More and more teachers tend to include interdisciplinary skills as learning objectives in their courses. Students, in order to prepare for future working life, need these types of skills to solve problems that cannot be tackled by a single discipline. We have developed a new rubric to help assess these skills.
Assessing interdisciplinary skills can be difficult
Interdisciplinary skills can be practiced by a wide range of learning activities, like writing a paper but also role playing. Assessing the interdisciplinary skills in these various learning activities can be difficult. That is why a rubric has been developed for assessing interdisciplinary skills regardless of the ‘product’ of the learning activity.
Seven categories
The rubric contains seven categories that are considered important for interdisciplinary learning.
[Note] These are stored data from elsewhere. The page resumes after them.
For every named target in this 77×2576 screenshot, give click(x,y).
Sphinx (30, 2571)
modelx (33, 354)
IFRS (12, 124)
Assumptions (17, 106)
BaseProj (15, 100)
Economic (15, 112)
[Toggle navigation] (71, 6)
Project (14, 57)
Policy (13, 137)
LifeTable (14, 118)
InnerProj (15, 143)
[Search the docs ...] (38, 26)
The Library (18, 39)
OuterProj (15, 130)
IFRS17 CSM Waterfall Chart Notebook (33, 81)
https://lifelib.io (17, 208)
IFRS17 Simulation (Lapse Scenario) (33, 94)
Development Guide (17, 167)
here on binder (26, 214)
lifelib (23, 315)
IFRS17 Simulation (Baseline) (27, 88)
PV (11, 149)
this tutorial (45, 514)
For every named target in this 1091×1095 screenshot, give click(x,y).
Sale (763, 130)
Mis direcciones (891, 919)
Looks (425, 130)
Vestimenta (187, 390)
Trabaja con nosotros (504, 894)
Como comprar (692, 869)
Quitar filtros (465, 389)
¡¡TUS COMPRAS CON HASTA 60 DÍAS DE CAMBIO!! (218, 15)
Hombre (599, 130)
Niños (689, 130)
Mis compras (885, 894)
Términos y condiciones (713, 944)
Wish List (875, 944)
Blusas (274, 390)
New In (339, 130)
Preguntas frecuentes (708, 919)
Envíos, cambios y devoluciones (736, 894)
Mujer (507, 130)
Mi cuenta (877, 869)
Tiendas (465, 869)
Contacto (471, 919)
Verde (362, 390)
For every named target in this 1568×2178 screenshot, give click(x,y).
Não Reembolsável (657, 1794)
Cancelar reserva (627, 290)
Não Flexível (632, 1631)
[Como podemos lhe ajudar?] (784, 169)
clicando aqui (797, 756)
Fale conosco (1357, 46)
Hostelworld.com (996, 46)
The first three are typical learning goals in interdisciplinary learning, while the last four are more general academic skills that are very important when working in interdisciplinary settings.
- Disciplinary grounding
- Perspective taking
- Common ground & Integration
- Critical Reflection
- Collaboration
- Communication
- Adaptability and creativity
If you want to create your own rubric for interdisciplinary skills, you can choose the relevant categories depending on the chosen learning activity and determine the weight of the used categories. A rubric constructed in this way, might be shared with students and used for summative and formative assessments.